Jones won five medals, including three gold, at the 2000 Olympics. Ex-husband and banned shot-putter C.J. Hunter and BALCO founder Victor Conte both have alleged she used performance-enhancing substances. She never has tested positive and firmly denied all accusations, but has been under scrutiny in BALCO probe. Former boyfriend Tim Montgomery, father of her child, was banned on evidence in the BALCO scandal without failing a test.
Montgomery ran 9.78 to break the 100 world record in September 2002, shaving 0.01 off Maurice Greene's time. Was charged by the U.S. Anti-Doping Agency in the BALCO scandal despite never failing a test. He received a two-year ban, was stripped of his world record and retired.

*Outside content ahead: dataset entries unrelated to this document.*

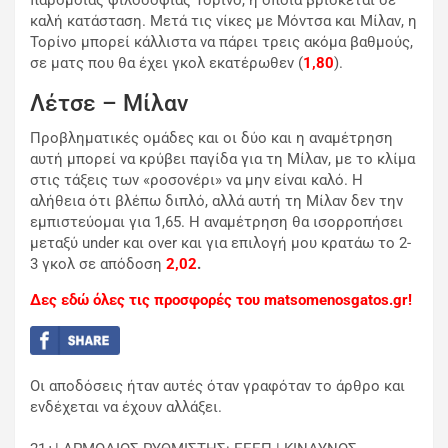
παρόμοιας φιλοσοφίας Τορίνο, η οποία βρίσκεται σε
καλή κατάσταση. Μετά τις νίκες με Μόντσα και Μίλαν, η
Τορίνο μπορεί κάλλιστα να πάρει τρεις ακόμα βαθμούς,
σε ματς που θα έχει γκολ εκατέρωθεν (
1,80
).
Λέτσε – Μίλαν
Προβληματικές ομάδες και οι δύο και η αναμέτρηση
αυτή μπορεί να κρύβει παγίδα για τη Μίλαν, με το κλίμα
στις τάξεις των «ροσονέρι» να μην είναι καλό. Η
αλήθεια ότι βλέπω διπλό, αλλά αυτή τη Μίλαν δεν την
εμπιστεύομαι για 1,65. Η αναμέτρηση θα ισορροπήσει
μεταξύ under και over και για επιλογή μου κρατάω το 2-
3 γκολ σε απόδοση
2,02
.
Δες εδώ όλες τις προσφορές του matsomenosgatos.gr!
Οι αποδόσεις ήταν αυτές όταν γραφόταν το άρθρο και
ενδέχεται να έχουν αλλάξει.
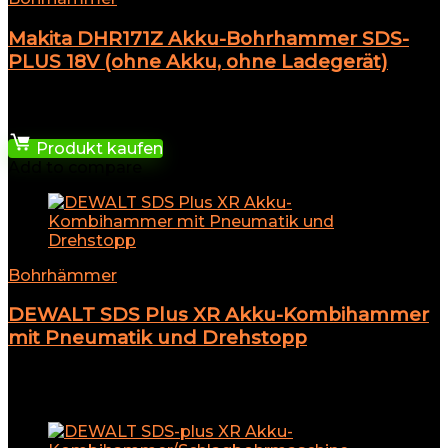
Makita DHR171Z Akku-Bohrhammer SDS-
PLUS 18V (ohne Akku, ohne Ladegerät)
★
★
★
★
★
85,96
€
Produkt kaufen
Add to compare
Bohrhämmer
DEWALT SDS Plus XR Akku-Kombihammer
mit Pneumatik und Drehstopp
★
★
★
★
★
Add to compare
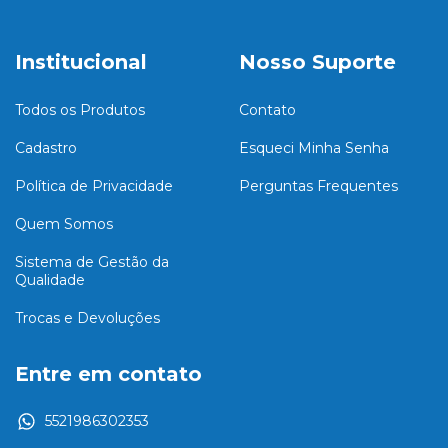
Institucional
Nosso Suporte
Todos os Produtos
Contato
Cadastro
Esqueci Minha Senha
Política de Privacidade
Perguntas Frequentes
Quem Somos
Sistema de Gestão da
Qualidade
Trocas e Devoluções
Entre em contato
5521986302353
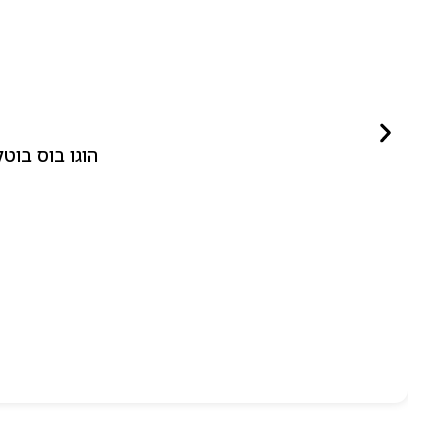
הוגו בוס בוטלד ביונד לאישה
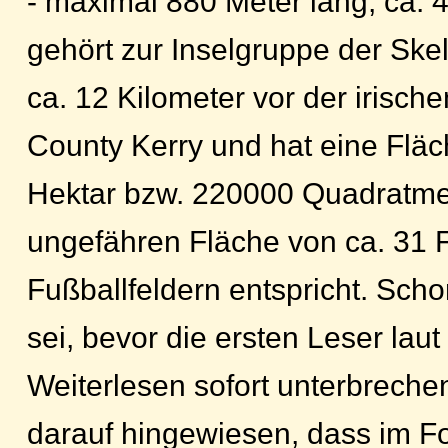
- maximal 880 Meter lang, ca. 
gehört zur Inselgruppe der Skell
ca. 12 Kilometer vor der irisch
County Kerry und hat eine Fläc
Hektar bzw. 220000 Quadratme
ungefähren Fläche von ca. 31 
Fußballfeldern entspricht. Scho
sei, bevor die ersten Leser lau
Weiterlesen sofort unterbrechen
darauf hingewiesen, dass im F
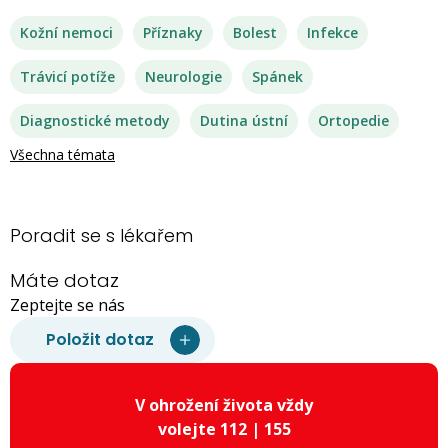
Kožní nemoci
Příznaky
Bolest
Infekce
Trávicí potíže
Neurologie
Spánek
Diagnostické metody
Dutina ústní
Ortopedie
Všechna témata
Poradit se s lékařem
Máte dotaz
Zeptejte se nás
Položit dotaz
V ohrožení života vždy
volejte 112 | 155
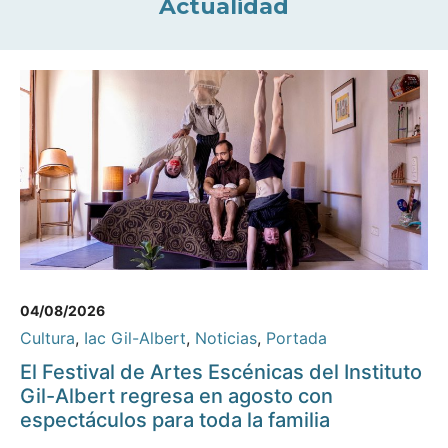
Actualidad
04/08/2026
Cultura
,
Iac Gil-Albert
,
Noticias
,
Portada
El Festival de Artes Escénicas del Instituto
Gil-Albert regresa en agosto con
espectáculos para toda la familia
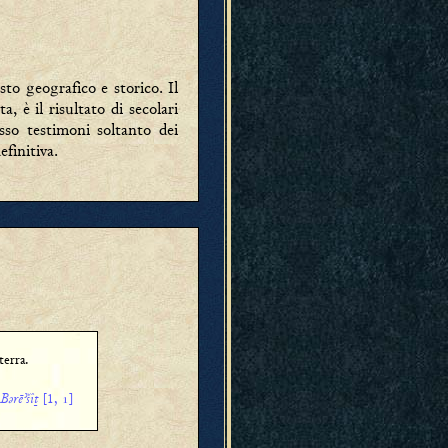
sto geografico e storico. Il
, è il risultato di secolari
sso testimoni soltanto dei
efinitiva.
terra.
Bǝrēʾšîṯ
[1, ]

Mitchell won gold with the U.S. 4x100 relay team at the 1992 Olympics and bronze in the 100. He also won a 4x100 relay silver medal at Atlanta in 1996. In 1998, he was banned for two years after testing positive for elevated levels of testosterone.
Hunter, ex-husband of Marion Jones, won gold in the shot put at the 1999 world championships. He failed four tests for the steroid nandrolone in 2000 and missed the Sydney Olympics. He retired and was suspended for two years in 2001.
Young won gold with the 4x400 U.S. relay team at the 2000 Sydney Olympics. He was stripped of his medal after it was revealed he tested positive for nandrolone in 1999. Young, the world 400 champion in 2003, was banned for life in 2004 after testing positive for EPO.
Harrison won gold as part of U.S. relay teams at the 1996 and 2000 Olympics. Though he never failed a test, he accepted a four-year ban in October 2004 after admitting using EPO, among other performance-enhancing drugs, in the BALCO scandal.
Twin brother of Alvin, he won Olympic gold in the 4x400 U.S. relay at Sydney 2000. He was suspended for two years in August 2004 after his second doping violation. He was found guilty of using the stimulant modafinil at the U.S. championships in June 2003. He also tested positive for the stimulant pseudoephedrine at the 1993 U.S. junior indoors and served a three-month ban.
Collins won the 200 titles at the 2003 world indoor and U.S. championships. She testified before the BALCO grand jury, and her eight-year ban was reduced to four. USADA charged her with doping -- including use of the steroid THG and EPO -- based on patterns observed in her blood and urine tests, and she was stripped of her titles.
The Jamaican sprinter, the only man to beat Maurice Greene in 2001, was banned for two years in 2001 after testing positive for steroid stanozolol at his national trials.